Tom considered awhile; and then said:
"The ha'nted house. That's it!"
"Blame it, I don't like ha'nted houses, Tom. Why, they're a dern sight
worse'n dead people. Dead people might talk, maybe, but they don't come
sliding around in a shroud, when you ain't noticing, and peep over your
shoulder all of a sudden and grit their teeth, the way a ghost does. I
couldn't stand such a thing as that, Tom-nobody could."
"Yes, but, Huck, ghosts don't travel around only at night. They won't
hender us from digging there in the daytime."

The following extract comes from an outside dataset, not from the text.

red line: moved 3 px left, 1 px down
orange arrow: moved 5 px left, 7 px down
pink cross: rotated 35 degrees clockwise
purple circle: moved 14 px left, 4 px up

"Well, that's so. But you know mighty well people don't go about that
ha'nted house in the day nor the night."
"Well, that's mostly because they don't like to go where a man's been
murdered, anyway-but nothing's ever been seen around that house except in
the night-just some blue lights slipping by the windows-no regular
"Well, where you see one of them blue lights flickering around, Tom,
you can bet there's a ghost mighty close behind it. It stands to reason.
Becuz you know that they don't anybody but ghosts use 'em."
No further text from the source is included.